3.      Sola Gratia (Hanya Anugrah)
Dalam imannya, manusia sudah dapat merasa dibenarkan oleh Allah karena rahmat-Nya semata-mata. Berkenaan dengan cara berpikir ajaran tersebut, selanjutnya tidak dibutuhkan lagi perantara manusia dengan Allah, misalnya: peran dan fungsi imam yang menuntut ajaran Gereja Katolik supaya dapat menyalurkan rahmat pengampunan dosa dari Allah kepada manusia. Luther yakin bahwa setiap individu beriman berhadapan langsung dengan Allah sendiri dan secara pribadi bertanggungjawab kepada-Nya.
Pada akhir abad pertengahan sampai awal zaman renaissance, peran dan kredibilitas para klerus semakin menurun. Kesucian Gereja Katolik ternoda oleh kebobrokan yang dilakukan oleh para klerus pada waktu itu, terutama praktek komersialisasi indulgensi. Itulah yang mendorong Luther menolak Gereja yang hierarkis seperti yang diperlihatkan oleh Gereja Katolik Roma.
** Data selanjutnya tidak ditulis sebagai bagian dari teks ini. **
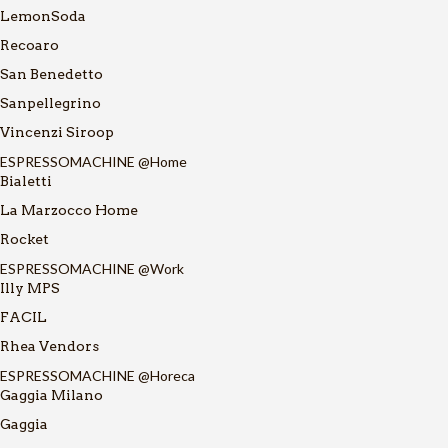
LemonSoda
Recoaro
San Benedetto
Sanpellegrino
Vincenzi Siroop
ESPRESSOMACHINE @Home
Bialetti
La Marzocco Home
Rocket
ESPRESSOMACHINE @Work
Illy MPS
FACIL
Rhea Vendors
ESPRESSOMACHINE @Horeca
Gaggia Milano
Gaggia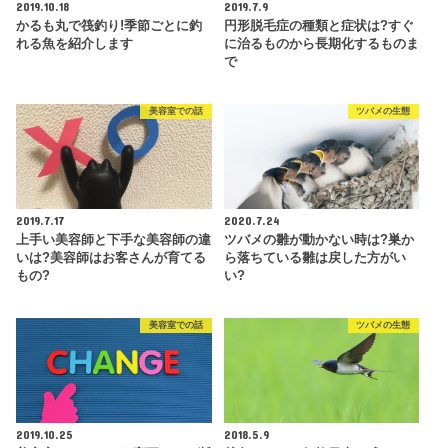
2019.10.18
2019.7.9
かるも丸で筏釣り!季節ごとに釣
円形脱毛症の種類と症状は?すぐ
れる魚を紹介します
に治るものから長期化するものま
で
美容室での話
ツバメの生態
2019.7.17
2020.7.24
上手い美容師と下手な美容師の違
ツバメの雛が動かない時は?巣か
いは?美容師はお客さんが育てる
ら落ちている雛は戻した方がい
もの?
い?
美容室での話
ツバメの生態
2019.10.25
2018.5.9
 Perlawanan Luther ditunjukkan melalui pemasangan surat pernyataan sikapnya yang berisi 95 dalil di pintu masuk Gereja biara di kota Wittenberg, Jerman pada tanggal 31 Oktober 1517. Dalam surat itu, Luther mengecam praktek Gereja Katolik yang memperdagangkan surat pengampunan dosa dengan tujuan untuk mendapatkan uang bagi pembangunan berbagai proyek gerejawi, misalnya: pembangunan gereja-gereja megah, termasuk Gereja Basilika St. Petrus di Vatikan. Situasi yang terjadi pada waktu itu ialah banyak orang sederhana percaya bahwa dengan membeli surat itu, mereka akan memperoleh keselamatan karena dosa-dosa mereka telah terampuni. Hal itu berarti keselamatan manusia merupakan hasil prestasi manusia itu sendiri dan bukan lantaran rahmat Allah.
Kekecewaan Luther terhadap para klerus tersebut menjadi dasar pemikirannya bahwa manusia beriman tidak membutuhkan mediasi insani.